Re: Property vs Behavior inheritance

2011-12-16 Thread Axel Rauschmayer
 With object exemplars, you have:
 
 var jane = new Person(Jane);
 var Employee = Person | { ... };
 
 (Since I guess only long time readers of this newsgroup could understand what 
 you write above, let me give a capsule summary:
 Employee becomes an object with a .prototype property referring to an object 
 with properties of the RHS and a [[Prototype]] of the LHS. 
 Employee.prototype to inherits from Person.prototype and adds properties in 
 {}.)

No, Employee becomes an object whose [[Prototype]] is Person (see [1]).

 What constructor is invoked if I write:
   var jack = new Employee(...);

This is roughly equivalent to:

var jack = Object.create(Employee);
if (Employee.hasOwnProperty(constructor)) {
jack.constructor(...);
}

 Let's just make your example slightly more real. There is nothing to help us 
 avoid this kind of pothole:
var Employee = Person | { hoursPerWeek: 40  };
var Contractor = Employee | { ... };
var PartTimer = Employee | {...};
 The failure mode derives from using object literals for both objects and 
 classes. Experience, review, or debugging have to save us. (I guess we can't 
 require the operands of | to be capitalized and the RHS to have only 
 functions?).  I don't think we make this error in class-based languages.

How you work with object exemplars is almost like with classes: You have to be 
aware which objects are exemplars and which ones are instances. A useful sanity 
check could be to require an exemplar to have a constructor() method.

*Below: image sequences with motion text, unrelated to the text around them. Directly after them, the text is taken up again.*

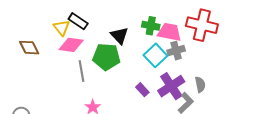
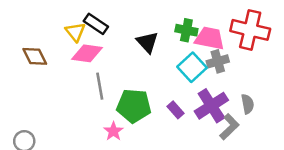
green pentagon: (106, 57) -> (134, 106), moved

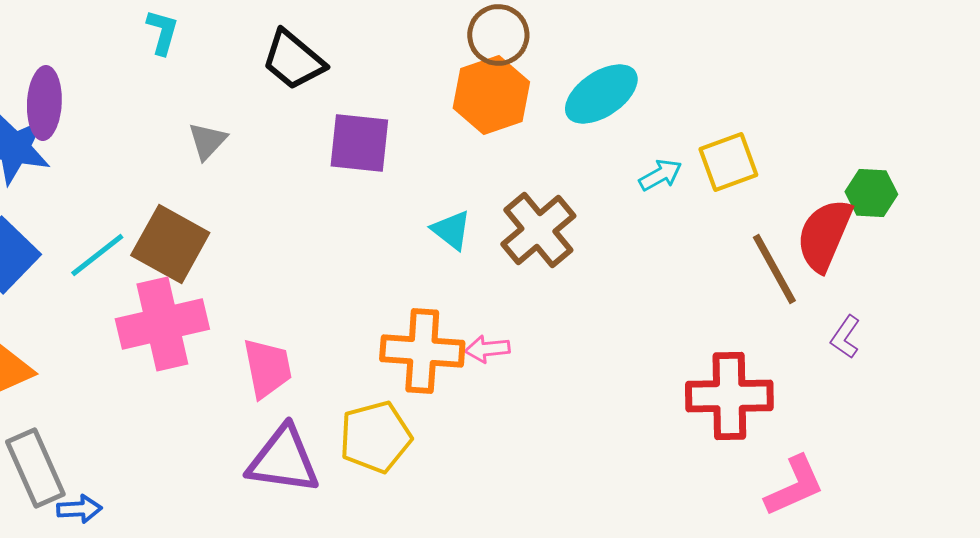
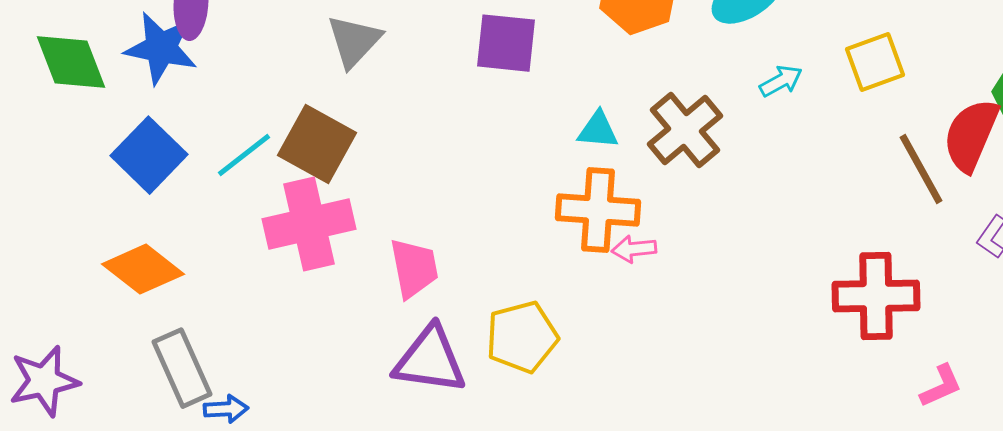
gray triangle: (207, 141) -> (354, 41), size x1.4
cyan arrow: (660, 175) -> (781, 81), moved
cyan triangle: (451, 230) -> (598, 130), turned -33
orange cross: (422, 351) -> (598, 210), moved
pink L-shape: (794, 486) -> (941, 386), size x0.7

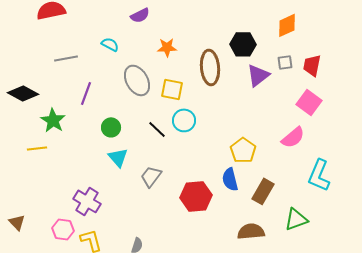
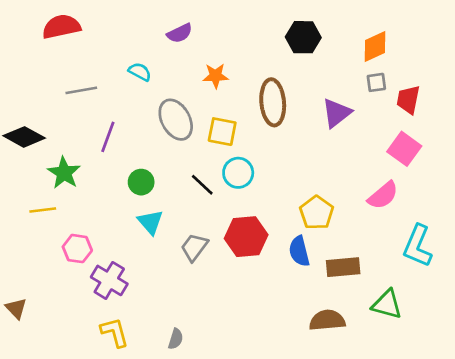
black hexagon: (243, 44) -> (303, 37), moved
gray square: (285, 62) -> (376, 82), moved
brown rectangle: (263, 191) -> (343, 267), turned 55
red hexagon: (196, 196) -> (246, 237), moved
green triangle: (296, 219) -> (387, 304), turned 35
pink hexagon: (63, 229) -> (77, 249), moved

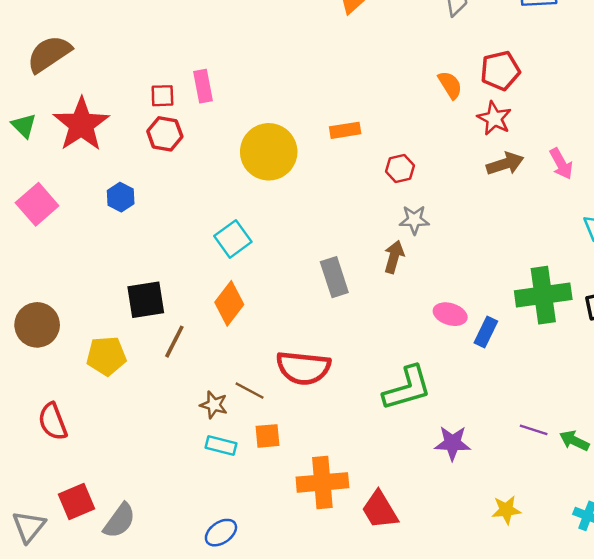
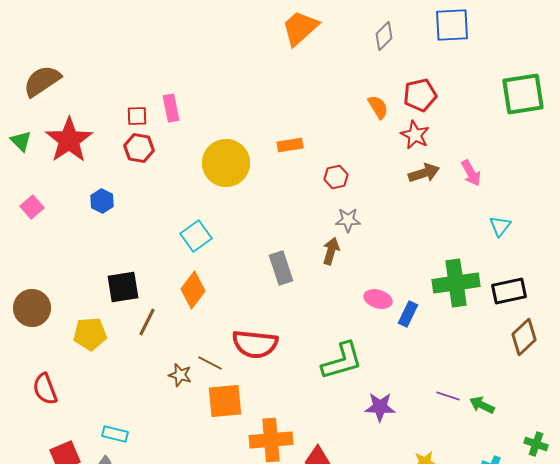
pink square: (37, 204) -> (32, 207), size x0.7
orange square: (267, 436) -> (225, 401), size x1.6
cyan rectangle: (221, 445) -> (115, 434), moved

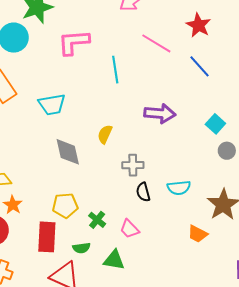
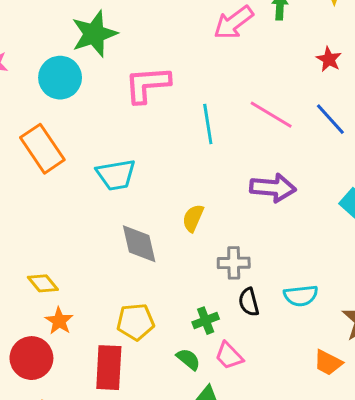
red star: (199, 25) -> (329, 59), size x0.7
pink line: (156, 43) -> (271, 115), moved
green cross: (97, 220) -> (206, 321), moved, turned 30
green semicircle: (81, 248) -> (188, 359), moved, turned -132

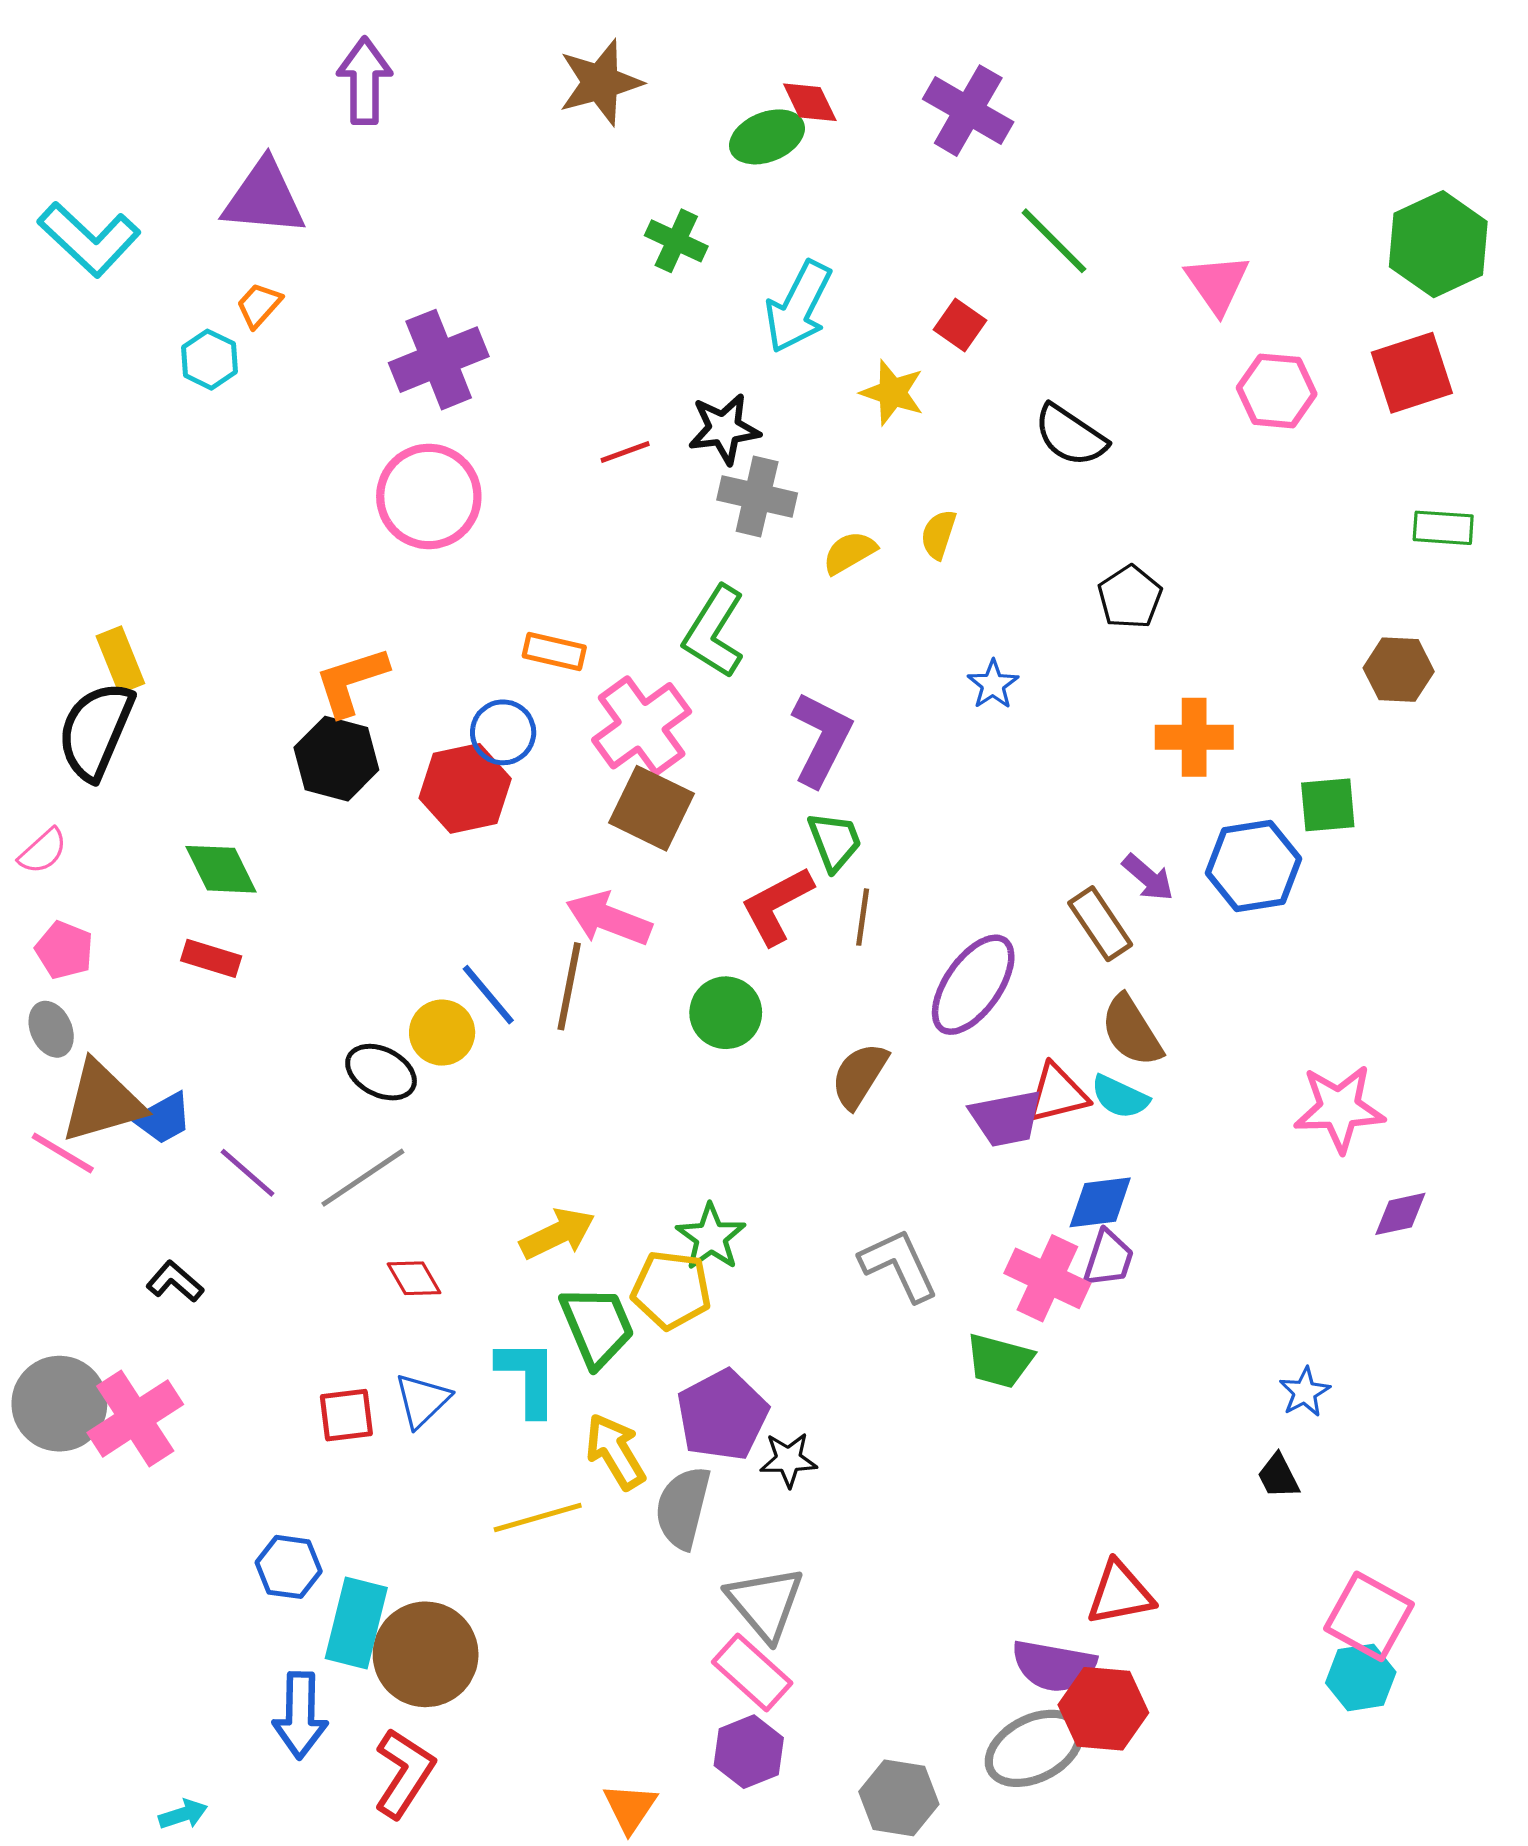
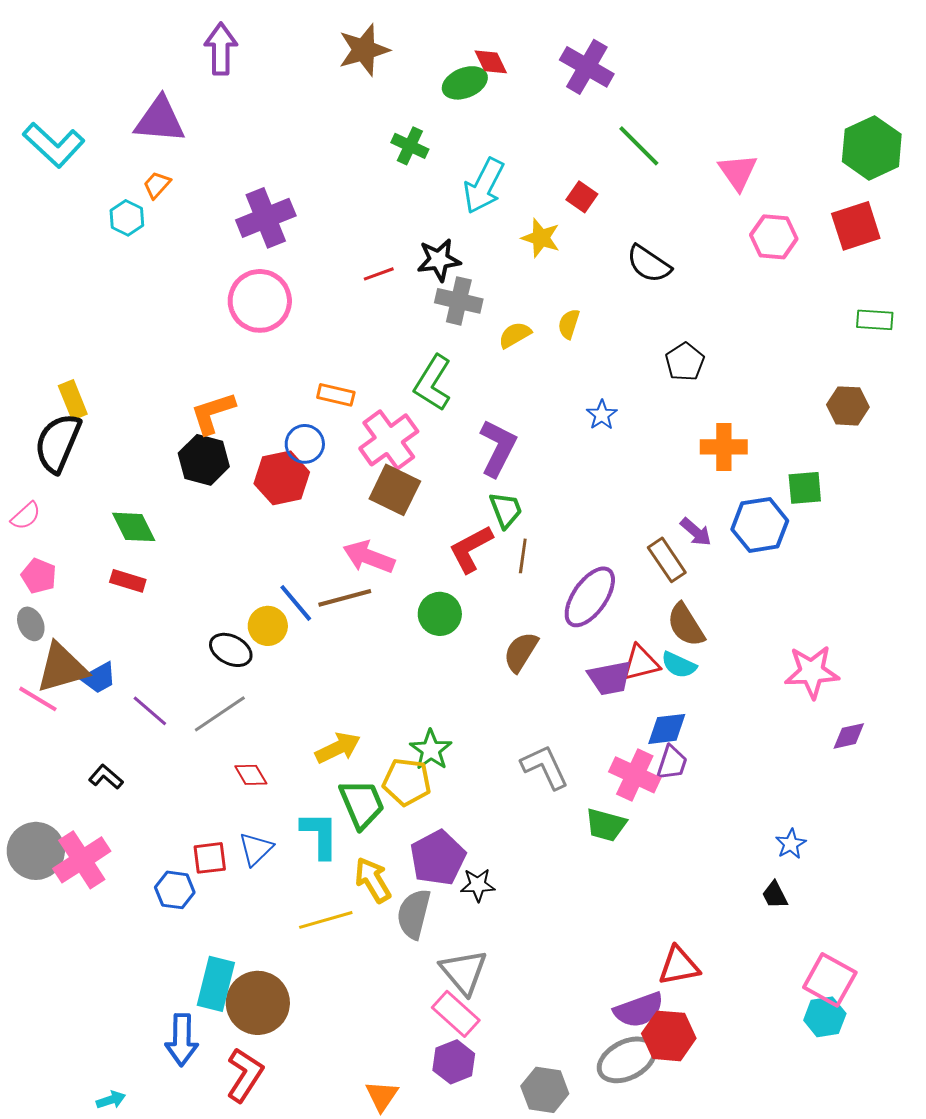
brown line: (569, 986) -> (345, 598), turned 64
blue hexagon: (289, 1567) -> (175, 890), moved
purple semicircle: (1054, 1666) -> (639, 1010), turned -30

Note that there are always two steps involved in subtyping:
1. Extend the shared properties.
2. Extend the instance properties.

In Self, you have an instance object O pointing to a shared object S. To 
instantiate, you clone O (shallowly). To subtype, you create a new instance 
object O' that points to O and a new shared object that points to S. When you 
clone O’, you also clone O, so it’s a different kind of reference than the one 
between O and S.

With object exemplars, #1 is performed by making the super-exemplar the 
prototype of the sub-exemplar, #2 is performed by implementing constructor() 
and invoking super.constructor().

 The | operation solves the same problem that seflish solves: behavior 
 inheritance; they both use object literals (optional in selfish); neither 
 address the data-property specification problem nor the data-property 
 initialization problem.


Yes, you have to know that instance properties are always added in the 
constructor. But that rule is the same with most class declaration proposals 
that exist. I don’t find that rule problematic, it’s just not how things are 
commonly done in mainstream languages – which tend to have a more declarative 
syntax for instance members.

 Indeed, and perhaps that is my point. Does a classless solution make sense if 
 in fact you have to rigorously apply extra-lingual class-based reasoning to 
 succeed? 

Class declarations can do some interesting things such as make sure that a 
prototype only contains methods. But even with class declarations, the core 
point of object exemplars still holds: JavaScript inheritance would be simpler 
if a class declaration desugared to a prototype (instead of a constructor). [I 
am ignoring backward compatibility which is a big thing to ignore.] Sect. 3 of 
[1] argues that point and gives several code examples.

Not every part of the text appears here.